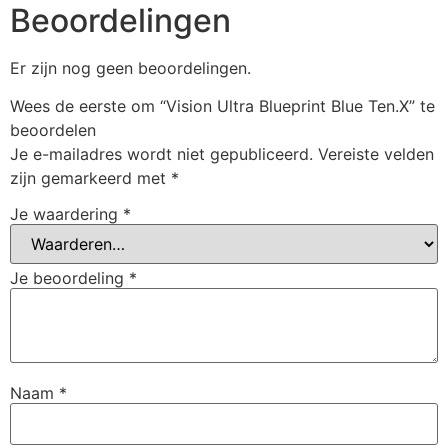
Beoordelingen
Er zijn nog geen beoordelingen.
Wees de eerste om “Vision Ultra Blueprint Blue Ten.X” te
beoordelen
Je e-mailadres wordt niet gepubliceerd.
Vereiste velden
zijn gemarkeerd met
*
Je waardering
*
Je beoordeling
*
Naam
*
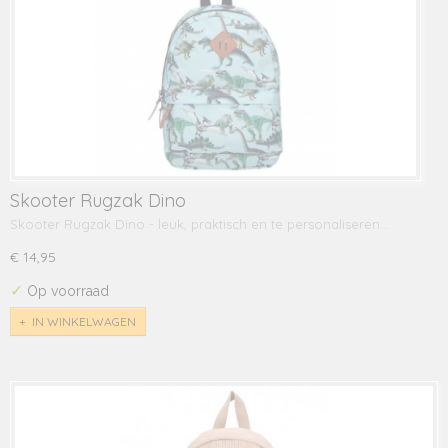
Skooter Rugzak Dino
Skooter Rugzak Dino - leuk, praktisch en te personaliseren…
€ 14,95
✓
Op voorraad
IN WINKELWAGEN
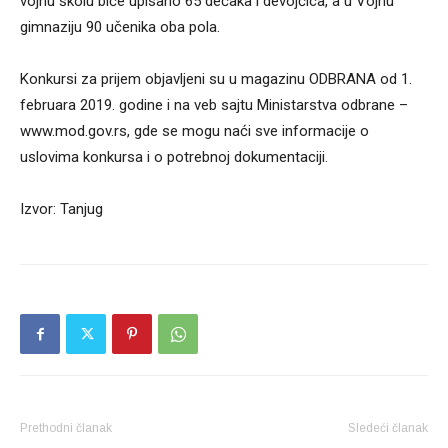
vojnu školu biće upisano 65 dečaka i devojčica, a u Vojnu
gimnaziju 90 učenika oba pola.
Konkursi za prijem objavljeni su u magazinu ODBRANA od 1.
februara 2019. godine i na veb sajtu Ministarstva odbrane –
www.mod.gov.rs, gde se mogu naći sve informacije o
uslovima konkursa i o potrebnoj dokumentaciji.
Izvor: Tanjug
Prethodni članak
Sledeći članak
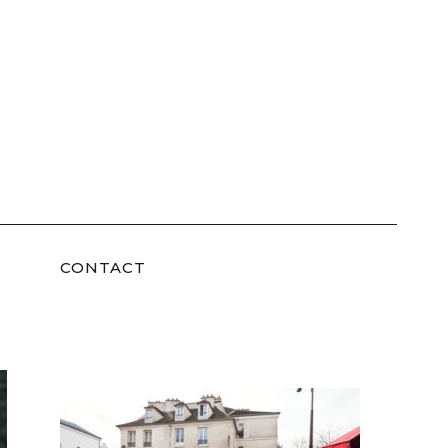
CONTACT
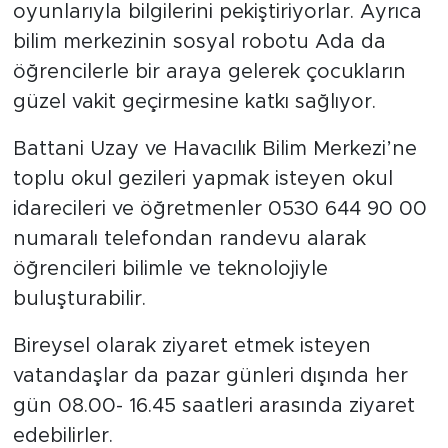
oyunlarıyla bilgilerini pekiştiriyorlar. Ayrıca
bilim merkezinin sosyal robotu Ada da
öğrencilerle bir araya gelerek çocukların
güzel vakit geçirmesine katkı sağlıyor.
Battani Uzay ve Havacılık Bilim Merkezi’ne
toplu okul gezileri yapmak isteyen okul
idarecileri ve öğretmenler 0530 644 90 00
numaralı telefondan randevu alarak
öğrencileri bilimle ve teknolojiyle
buluşturabilir.
Bireysel olarak ziyaret etmek isteyen
vatandaşlar da pazar günleri dışında her
gün 08.00- 16.45 saatleri arasında ziyaret
edebilirler.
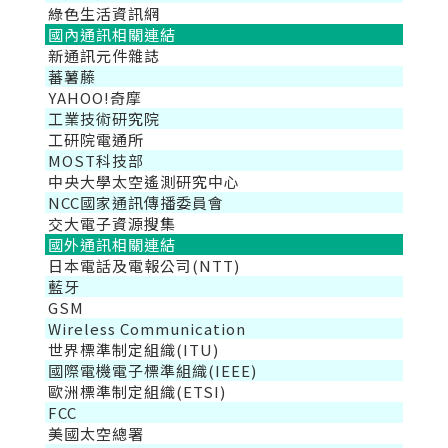
綠色生活資訊網
國內通訊相關連結
新通訊元件雜誌
蕃薯藤
YAHOO!奇摩
工業技術研究院
工研院電通所
MOST科技部
中央大學太空遙測研究中心
NCC國家通訊傳播委員會
交大電子資源搜集
國外通訊相關連結
日本電話及電報公司(NTT)
藍牙
GSM
Wireless Communication
世界標準制定組織(ITU)
國際電機電子標準組織(IEEE)
歐洲標準制定組織(ETSI)
FCC
美國太空總署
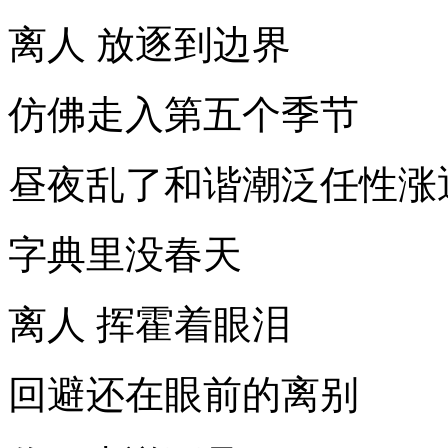
离人 放逐到边界
仿佛走入第五个季节
昼夜乱了和谐潮泛任性涨
字典里没春天
离人 挥霍着眼泪
回避还在眼前的离别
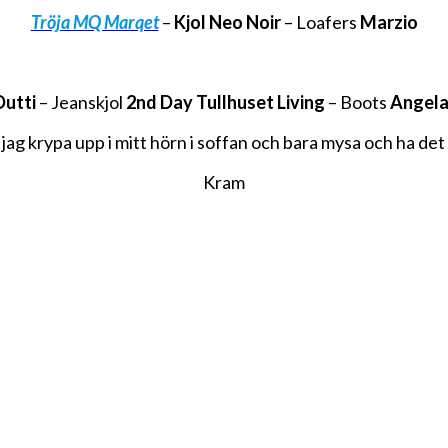
Tröja MQ Marqet
–
Kjol Neo Noir
– Loafers
Marzio
utti
– Jeanskjol
2nd Day Tullhuset Living
– Boots
Angela
jag krypa upp i mitt hörn i soffan och bara mysa och ha det 
Kram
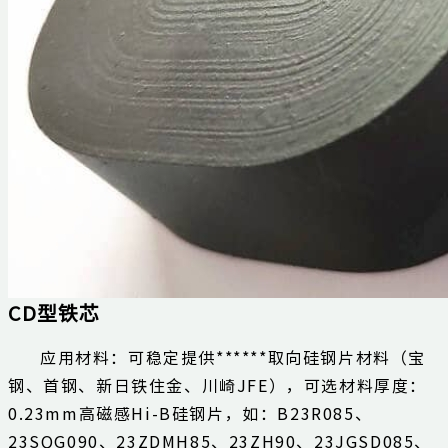
CD型铁芯
应用材料：可稳定提供******取向硅钢片材料（宝
钢、首钢、新日铁住金、川崎JFE），可选材料厚度：
0.23mm高磁感Hi-B硅钢片，如：B23R085、
23SQG090、23ZDMH85、23ZH90、23JGSD085、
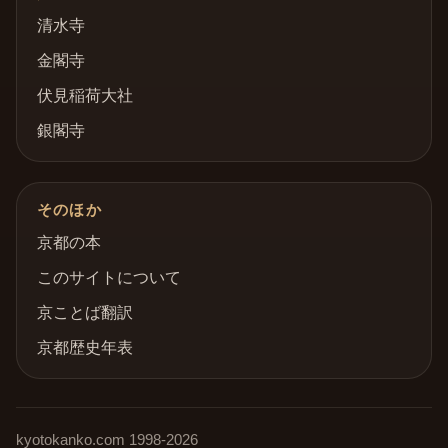
清水寺
金閣寺
伏見稲荷大社
銀閣寺
そのほか
京都の本
このサイトについて
京ことば翻訳
京都歴史年表
kyotokanko.com
1998-
2026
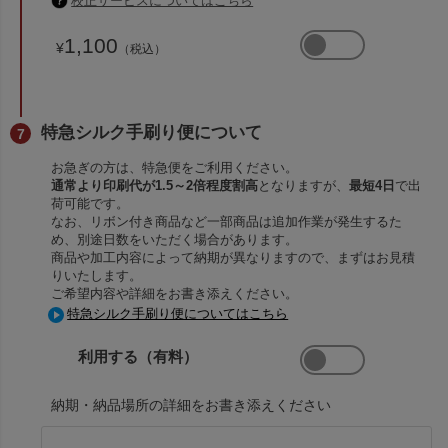
校正サービスについてはこちら
1,100
¥
（税込）
特急シルク手刷り便について
お急ぎの方は、特急便をご利用ください。
通常より印刷代が1.5～2倍程度割高
となりますが、
最短4日
で出
荷可能です。
なお、リボン付き商品など一部商品は追加作業が発生するた
め、別途日数をいただく場合があります。
商品や加工内容によって納期が異なりますので、まずはお見積
りいたします。
ご希望内容や詳細をお書き添えください。
特急シルク手刷り便についてはこちら
利用する（有料）
納期・納品場所の詳細をお書き添えください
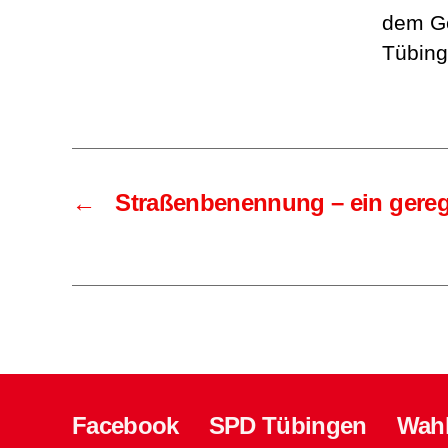
dem Ge
Tübing
←
Straßenbenennung – ein gereg
Facebook
SPD Tübingen
Wah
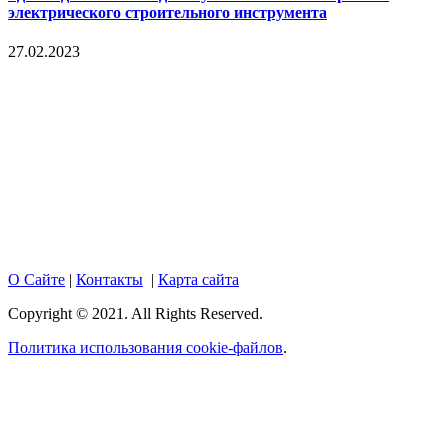
электрического строительного инструмента
27.02.2023
Copyright © 2017. Данный интернет-сайт носит
исключительно информационный характер и ни при каких
условиях не является публичной офертой, определяемой
положениями Статьи 437 Гражданского кодекса Российской
Федерации. Настоящий ресурс может содержать материалы
18+. При полном или частичном использовании материалов,
размещенных на портале, активная гиперссылка на
hotnews02.ru обязательна.
О Сайте
|
Контакты
|
Карта сайта
Copyright © 2021. All Rights Reserved.
Политика использования cookie-файлов
.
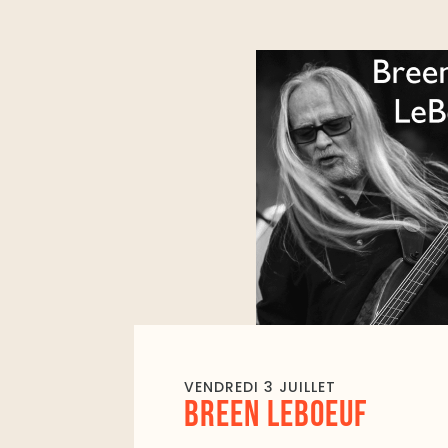
VENDREDI 3 JUILLET
BREEN LEBOEUF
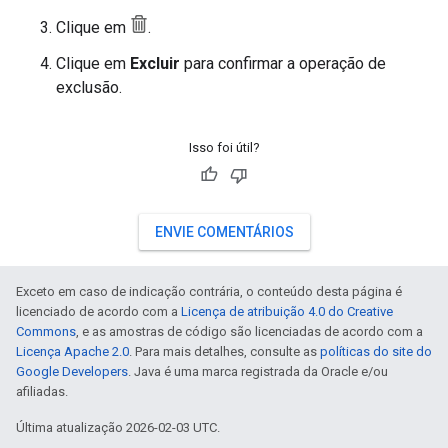
Clique em
.
Clique em
Excluir
para confirmar a operação de
exclusão.
Isso foi útil?
ENVIE COMENTÁRIOS
Exceto em caso de indicação contrária, o conteúdo desta página é
licenciado de acordo com a
Licença de atribuição 4.0 do Creative
Commons
, e as amostras de código são licenciadas de acordo com a
Licença Apache 2.0
. Para mais detalhes, consulte as
políticas do site do
Google Developers
. Java é uma marca registrada da Oracle e/ou
afiliadas.
Última atualização 2026-02-03 UTC.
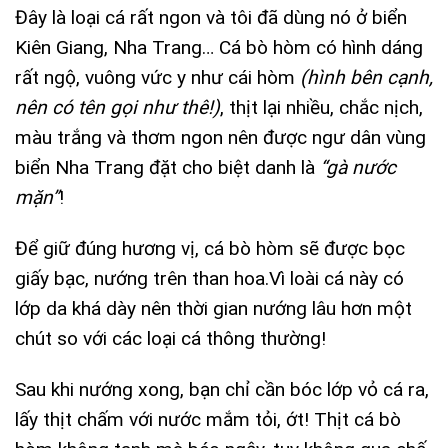
Đây là loại cá rất ngon và tôi đã dùng nó ở biển
Kiên Giang, Nha Trang… Cá bò hòm có hình dáng
rất ngộ, vuông vức y như cái hòm
(hình bên cạnh,
nên có tên gọi như thê!)
, thịt lại nhiều, chắc nịch,
màu trắng và thơm ngon nên được ngư dân vùng
biển Nha Trang đặt cho biệt danh là
“gà nước
mặn”
!
Để giữ đúng hương vị, cá bò hòm sẽ được bọc
giấy bạc, nướng trên than hoa.Vì loài cá này có
lớp da khá dày nên thời gian nướng lâu hơn một
chút so với các loại cá thông thường!
Sau khi nướng xong, bạn chỉ cần bóc lớp vỏ cá ra,
lấy thịt chấm với nước mắm tỏi, ớt! Thịt cá bò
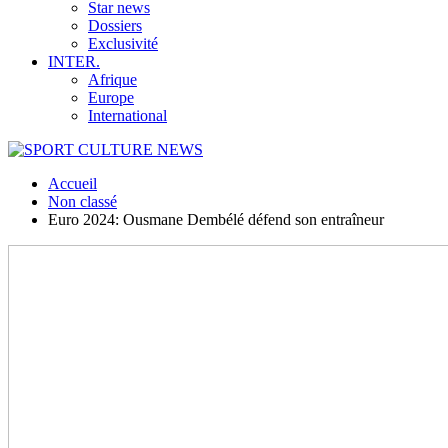
Star news
Dossiers
Exclusivité
INTER.
Afrique
Europe
International
Accueil
Non classé
Euro 2024: Ousmane Dembélé défend son entraîneur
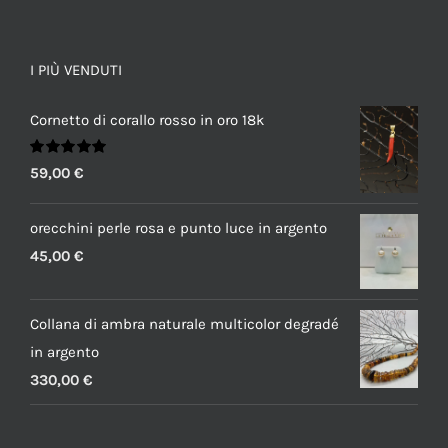
I PIÙ VENDUTI
Cornetto di corallo rosso in oro 18k
Valutato
59,00
€
5.00
su 5
orecchini perle rosa e punto luce in argento
45,00
€
Collana di ambra naturale multicolor degradé
in argento
330,00
€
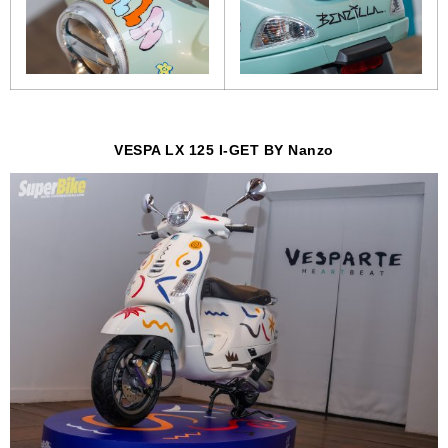
VESPA LX 125 I-GET BY
Nanzo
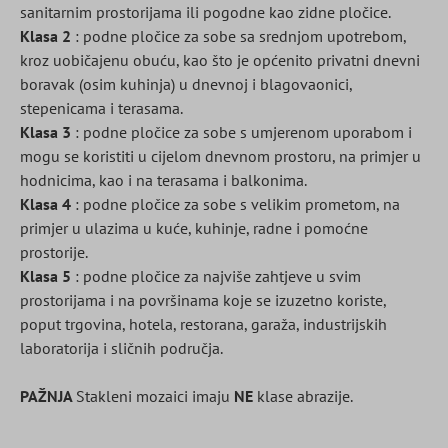
sanitarnim prostorijama ili pogodne kao zidne pločice.
Klasa 2
: podne pločice za sobe sa srednjom upotrebom,
kroz uobičajenu obuću, kao što je općenito privatni dnevni
boravak (osim kuhinja) u dnevnoj i blagovaonici,
stepenicama i terasama.
Klasa 3
: podne pločice za sobe s umjerenom uporabom i
mogu se koristiti u cijelom dnevnom prostoru, na primjer u
hodnicima, kao i na terasama i balkonima.
Klasa 4
: podne pločice za sobe s velikim prometom, na
primjer u ulazima u kuće, kuhinje, radne i pomoćne
prostorije.
Klasa 5
: podne pločice za najviše zahtjeve u svim
prostorijama i na površinama koje se izuzetno koriste,
poput trgovina, hotela, restorana, garaža, industrijskih
laboratorija i sličnih područja.
PAŽNJA
Stakleni mozaici imaju
NE
klase abrazije.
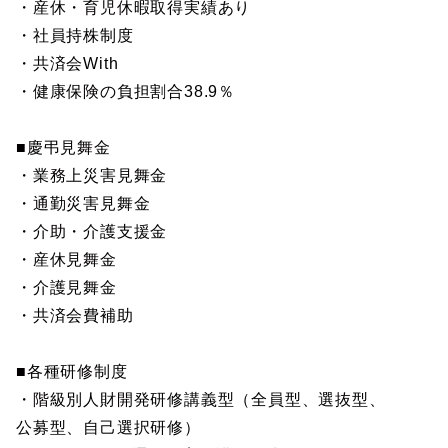
・産休・育児休暇取得実績あり
・社員持株制度
・共済会With
・健康保険の負担割合38.9％
■慶弔見舞金
・業務上災害見舞金
・通勤災害見舞金
・介助・介護支援金
・産休見舞金
・介護見舞金
・共済会費補助
■各種研修制度
・階級別人財開発研修講義型（全員型、選抜型、
公募型、自己選択研修）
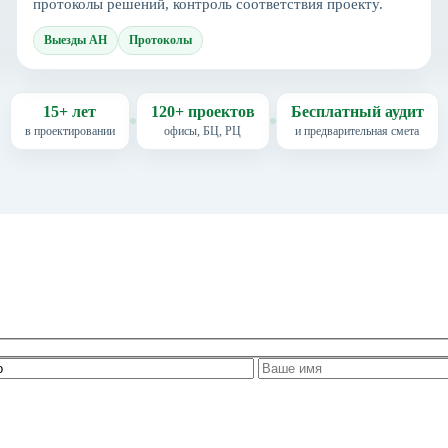
протоколы решений, контроль соответствия проекту.
Выезды АН
Протоколы
15+ лет
120+ проектов
Бесплатный аудит
в проектировании
офисы, БЦ, РЦ
и предварительная смета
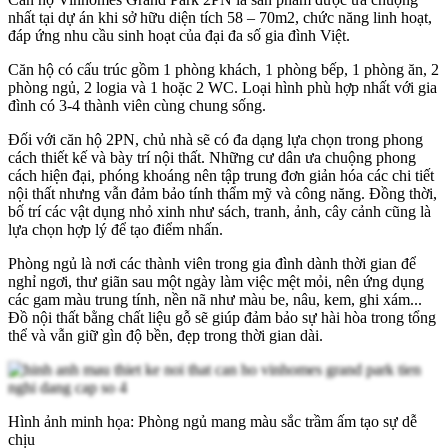
nhất tại dự án khi sở hữu diện tích 58 – 70m2, chức năng linh hoạt,
đáp ứng nhu cầu sinh hoạt của đại đa số gia đình Việt.
Căn hộ có cấu trúc gồm 1 phòng khách, 1 phòng bếp, 1 phòng ăn, 2
phòng ngủ, 2 logia và 1 hoặc 2 WC. Loại hình phù hợp nhất với gia
đình có 3-4 thành viên cùng chung sống.
Đối với căn hộ 2PN, chủ nhà sẽ có đa dạng lựa chọn trong phong
cách thiết kế và bày trí nội thất. Những cư dân ưa chuộng phong
cách hiện đại, phóng khoáng nên tập trung đơn giản hóa các chi tiết
nội thất nhưng vẫn đảm bảo tính thẩm mỹ và công năng. Đồng thời,
bố trí các vật dụng nhỏ xinh như sách, tranh, ảnh, cây cảnh cũng là
lựa chọn hợp lý để tạo điểm nhấn.
Phòng ngủ là nơi các thành viên trong gia đình dành thời gian để
nghỉ ngơi, thư giãn sau một ngày làm việc mệt mỏi, nên ứng dụng
các gam màu trung tính, nền nã như màu be, nâu, kem, ghi xám...
Đồ nội thất bằng chất liệu gỗ sẽ giúp đảm bảo sự hài hòa trong tổng
thể và vẫn giữ gìn độ bền, đẹp trong thời gian dài.
Hình ảnh minh họa: Phòng ngủ mang màu sắc trầm ấm tạo sự dễ
chịu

#####

Lines holding the string "Rugzak": find them in the listing above and copy each one.

Skooter Rugzak Dino
Skooter Rugzak Dino - leuk, praktisch en te personaliseren…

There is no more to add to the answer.